◆ **Data for review**

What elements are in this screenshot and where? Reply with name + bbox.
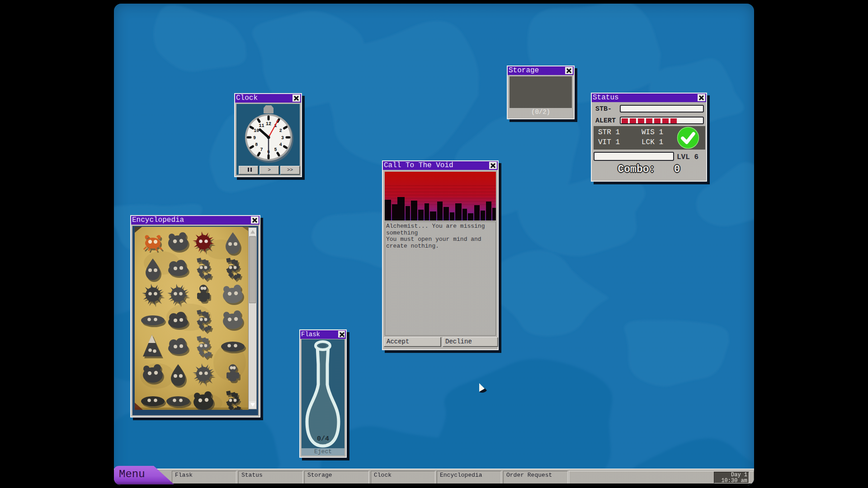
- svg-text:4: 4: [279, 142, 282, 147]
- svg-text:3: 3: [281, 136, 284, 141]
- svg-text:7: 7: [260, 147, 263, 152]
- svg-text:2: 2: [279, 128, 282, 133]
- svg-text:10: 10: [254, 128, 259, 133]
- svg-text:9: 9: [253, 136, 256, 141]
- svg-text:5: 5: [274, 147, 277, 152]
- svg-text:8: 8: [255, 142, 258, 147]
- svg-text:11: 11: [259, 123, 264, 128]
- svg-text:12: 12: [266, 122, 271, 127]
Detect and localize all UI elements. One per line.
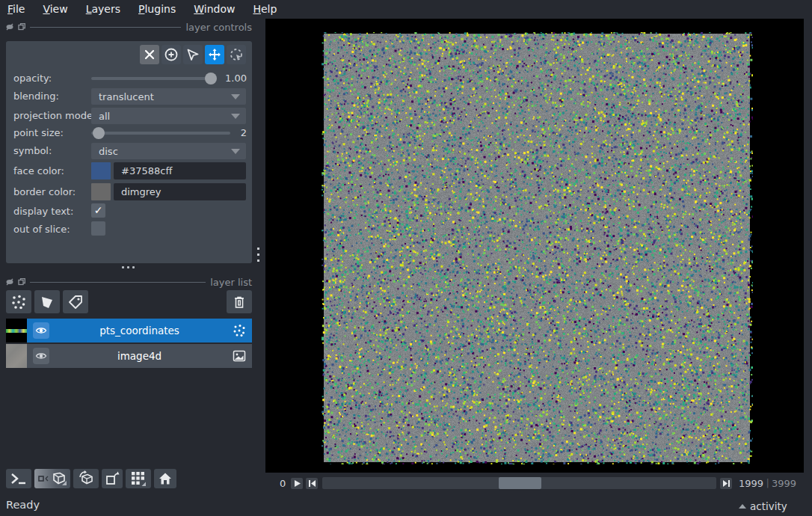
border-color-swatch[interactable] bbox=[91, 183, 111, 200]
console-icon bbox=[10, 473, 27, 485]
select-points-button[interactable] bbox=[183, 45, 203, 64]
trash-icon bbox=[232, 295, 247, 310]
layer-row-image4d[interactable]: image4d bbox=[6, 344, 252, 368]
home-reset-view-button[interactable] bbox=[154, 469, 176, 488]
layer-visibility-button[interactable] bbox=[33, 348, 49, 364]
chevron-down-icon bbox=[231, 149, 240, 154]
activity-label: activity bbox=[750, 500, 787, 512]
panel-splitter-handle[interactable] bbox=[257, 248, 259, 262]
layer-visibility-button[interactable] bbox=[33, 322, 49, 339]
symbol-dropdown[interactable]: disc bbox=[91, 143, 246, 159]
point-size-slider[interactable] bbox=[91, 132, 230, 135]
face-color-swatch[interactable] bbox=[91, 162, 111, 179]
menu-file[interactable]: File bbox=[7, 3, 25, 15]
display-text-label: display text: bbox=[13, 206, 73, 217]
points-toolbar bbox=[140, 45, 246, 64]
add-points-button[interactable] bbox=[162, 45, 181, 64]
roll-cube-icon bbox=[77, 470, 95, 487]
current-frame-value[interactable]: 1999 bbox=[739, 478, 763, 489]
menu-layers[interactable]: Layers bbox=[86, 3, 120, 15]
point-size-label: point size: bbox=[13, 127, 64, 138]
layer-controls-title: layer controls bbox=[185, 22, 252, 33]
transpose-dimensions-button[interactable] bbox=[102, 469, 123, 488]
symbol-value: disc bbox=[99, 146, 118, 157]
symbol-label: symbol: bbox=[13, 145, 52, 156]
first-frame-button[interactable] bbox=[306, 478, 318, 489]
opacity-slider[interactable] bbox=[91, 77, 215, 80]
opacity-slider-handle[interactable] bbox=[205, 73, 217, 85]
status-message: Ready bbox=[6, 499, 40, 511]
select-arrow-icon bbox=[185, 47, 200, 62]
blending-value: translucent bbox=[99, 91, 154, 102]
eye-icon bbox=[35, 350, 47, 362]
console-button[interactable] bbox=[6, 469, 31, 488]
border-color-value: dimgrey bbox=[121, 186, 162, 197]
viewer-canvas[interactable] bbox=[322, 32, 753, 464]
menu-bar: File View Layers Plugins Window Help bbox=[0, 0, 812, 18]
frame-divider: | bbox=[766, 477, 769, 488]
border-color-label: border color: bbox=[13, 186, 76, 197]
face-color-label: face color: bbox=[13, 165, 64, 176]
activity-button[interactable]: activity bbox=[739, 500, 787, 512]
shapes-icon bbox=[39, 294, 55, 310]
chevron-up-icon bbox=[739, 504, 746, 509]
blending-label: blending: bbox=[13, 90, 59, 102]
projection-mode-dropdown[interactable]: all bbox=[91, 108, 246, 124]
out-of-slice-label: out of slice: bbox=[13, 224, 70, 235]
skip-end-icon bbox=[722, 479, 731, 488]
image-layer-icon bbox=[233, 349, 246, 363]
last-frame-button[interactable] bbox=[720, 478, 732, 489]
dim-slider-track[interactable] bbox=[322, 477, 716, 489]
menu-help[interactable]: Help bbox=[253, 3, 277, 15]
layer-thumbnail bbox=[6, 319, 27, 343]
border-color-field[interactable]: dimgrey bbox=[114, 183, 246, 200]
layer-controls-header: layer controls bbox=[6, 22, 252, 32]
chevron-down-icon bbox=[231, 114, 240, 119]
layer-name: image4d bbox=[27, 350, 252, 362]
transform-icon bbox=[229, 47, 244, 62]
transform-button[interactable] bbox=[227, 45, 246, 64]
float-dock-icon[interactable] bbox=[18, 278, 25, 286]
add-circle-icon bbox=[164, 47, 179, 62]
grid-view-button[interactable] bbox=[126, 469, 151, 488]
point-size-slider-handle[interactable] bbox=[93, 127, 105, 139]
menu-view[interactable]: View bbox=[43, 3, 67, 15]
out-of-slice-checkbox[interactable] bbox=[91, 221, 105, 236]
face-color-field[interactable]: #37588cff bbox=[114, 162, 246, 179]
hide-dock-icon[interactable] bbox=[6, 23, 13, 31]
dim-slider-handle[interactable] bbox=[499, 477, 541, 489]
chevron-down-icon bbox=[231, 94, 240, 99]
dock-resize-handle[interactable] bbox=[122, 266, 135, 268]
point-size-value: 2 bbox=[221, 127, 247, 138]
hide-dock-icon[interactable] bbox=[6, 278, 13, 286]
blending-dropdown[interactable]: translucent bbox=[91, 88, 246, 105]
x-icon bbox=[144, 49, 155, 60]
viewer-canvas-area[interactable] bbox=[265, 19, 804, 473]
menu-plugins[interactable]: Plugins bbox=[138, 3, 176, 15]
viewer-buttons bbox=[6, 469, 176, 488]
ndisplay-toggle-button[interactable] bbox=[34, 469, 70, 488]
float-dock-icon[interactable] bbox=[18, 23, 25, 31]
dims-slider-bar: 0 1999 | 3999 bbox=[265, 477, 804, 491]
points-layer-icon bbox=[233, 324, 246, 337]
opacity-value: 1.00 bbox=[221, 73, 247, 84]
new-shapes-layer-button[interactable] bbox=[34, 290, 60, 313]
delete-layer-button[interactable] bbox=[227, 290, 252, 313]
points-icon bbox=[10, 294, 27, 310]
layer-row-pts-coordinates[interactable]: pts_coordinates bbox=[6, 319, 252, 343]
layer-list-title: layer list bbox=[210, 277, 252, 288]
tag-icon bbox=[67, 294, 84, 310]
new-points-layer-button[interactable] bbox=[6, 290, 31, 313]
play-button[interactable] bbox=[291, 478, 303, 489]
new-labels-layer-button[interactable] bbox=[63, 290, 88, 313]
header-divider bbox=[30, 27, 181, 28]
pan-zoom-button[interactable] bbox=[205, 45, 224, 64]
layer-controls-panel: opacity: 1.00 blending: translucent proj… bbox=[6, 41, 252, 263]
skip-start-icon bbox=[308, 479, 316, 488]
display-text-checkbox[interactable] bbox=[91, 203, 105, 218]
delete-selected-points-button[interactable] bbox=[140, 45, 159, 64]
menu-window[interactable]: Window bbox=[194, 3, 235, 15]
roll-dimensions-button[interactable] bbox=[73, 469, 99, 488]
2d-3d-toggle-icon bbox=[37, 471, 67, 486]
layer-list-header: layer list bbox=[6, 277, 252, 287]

◆ **Required work**
Each line in the data that holds the word "transform" must be copied.

◆ **Result of the task**
transform-icon bbox=[229, 47, 244, 62]
transform-button[interactable] bbox=[227, 45, 246, 64]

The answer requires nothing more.